Het kunstmatige of artificiële karakter van tal van conventionele naamgevingen komt allereerst _ als wij afsluitend terugkeren naar de rubriceringsproblematiek _ tot uitdrukking de problematiek van comorbiteit. Dit betreft het ‘gelijkelijk voorkomen’, al dan niet op ‘life-time basis’, van psychische stoornis. In dit begrip wordt het onderscheid tussen twee verschillende mogelijkheden van ‘gelijkelijk voorkomen’ toegedekt, omdat dit samentreffen toevallig kan zijn of juist niet.

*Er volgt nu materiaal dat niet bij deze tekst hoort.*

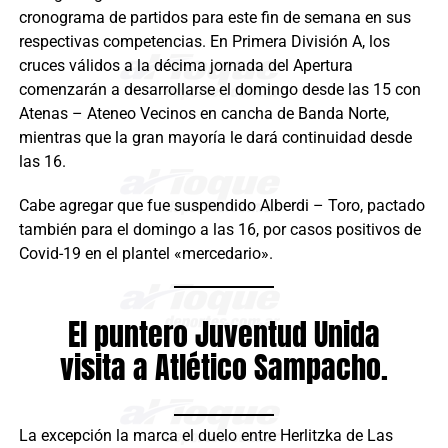
cronograma de partidos para este fin de semana en sus
respectivas competencias. En Primera División A, los
cruces válidos a la décima jornada del Apertura
comenzarán a desarrollarse el domingo desde las 15 con
Atenas – Ateneo Vecinos en cancha de Banda Norte,
mientras que la gran mayoría le dará continuidad desde
las 16.
Cabe agregar que fue suspendido Alberdi – Toro, pactado
también para el domingo a las 16, por casos positivos de
Covid-19 en el plantel «mercedario».
El puntero Juventud Unida
visita a Atlético Sampacho.
La excepción la marca el duelo entre Herlitzka de Las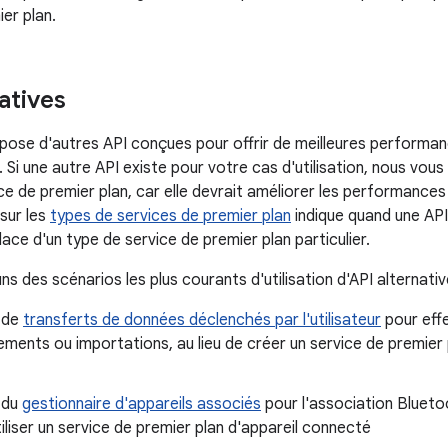
er plan.
atives
ose d'autres API conçues pour offrir de meilleures performanc
. Si une autre API existe pour votre cas d'utilisation, nous vous
ce de premier plan, car elle devrait améliorer les performances
sur les
types de services de premier plan
indique quand une AP
place d'un type de service de premier plan particulier.
ns des scénarios les plus courants d'utilisation d'API alternativ
n de
transferts de données déclenchés par l'utilisateur
pour eff
ments ou importations, au lieu de créer un service de premier
n du
gestionnaire d'appareils associés
pour l'association Blueto
utiliser un service de premier plan d'appareil connecté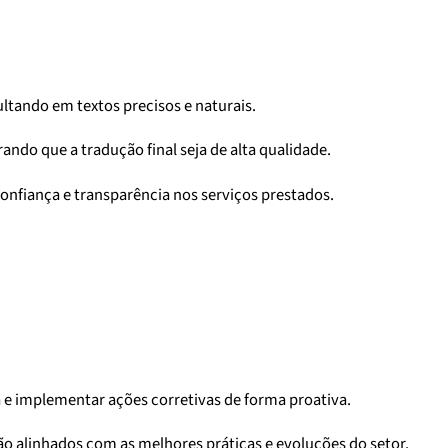
tando em textos precisos e naturais.
ndo que a tradução final seja de alta qualidade.
confiança e transparência nos serviços prestados.
a e implementar ações corretivas de forma proativa.
o alinhados com as melhores práticas e evoluções do setor.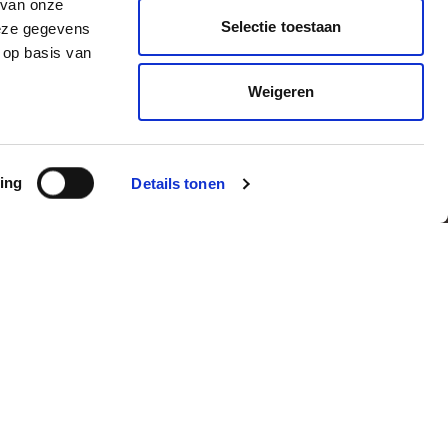
 van onze
Selectie toestaan
deze gegevens
 op basis van
Weigeren
ing
Details tonen
Over ons
Wie we zijn
heid
Wat we doen
iliging
Werken bij
Onze klantbelofte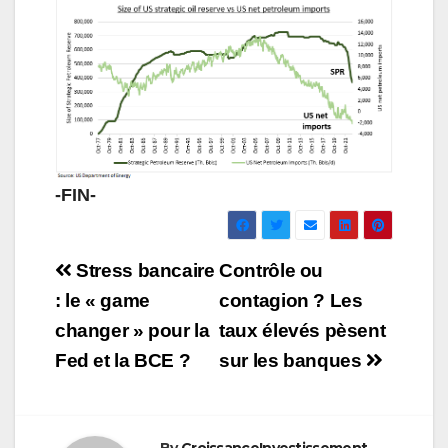
-FIN-
Navigation
Stress bancaire
Contrôle ou
de
: le « game
contagion ? Les
changer » pour la
taux élevés pèsent
l’article
Fed et la BCE ?
sur les banques
By
CroissanceInvestissement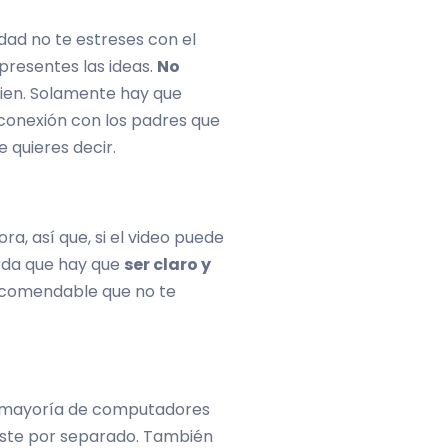
idad no te estreses con el
 presentes las ideas.
No
bien. Solamente hay que
e conexión con los padres que
 quieres decir.
a, así que, si el video puede
erda que hay que
ser claro y
recomendable que no te
 la mayoría de computadores
abaste por separado. También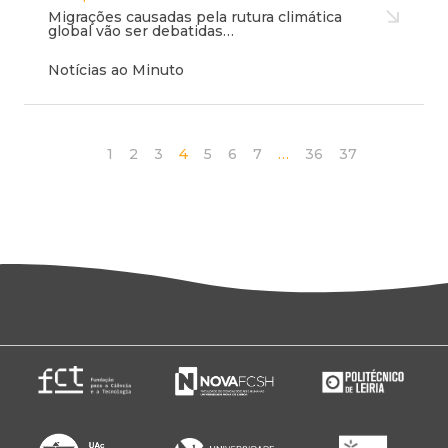
Migrações causadas pela rutura climática
global vão ser debatidas…
Notícias ao Minuto
1
2
3
4
5
6
7
…
36
37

Het verband tussen een amfetamine intoxicatie en een waanstoornis is extern of toevallig (contiguent), dat tussen een depersonalisatiestoornis en een dissociative amnesie is dat niet zo zeer. Het begrip van comorbiditeit suggereert een onafhankelijkheid van variabelen die er soms is, maar soms ook niet is.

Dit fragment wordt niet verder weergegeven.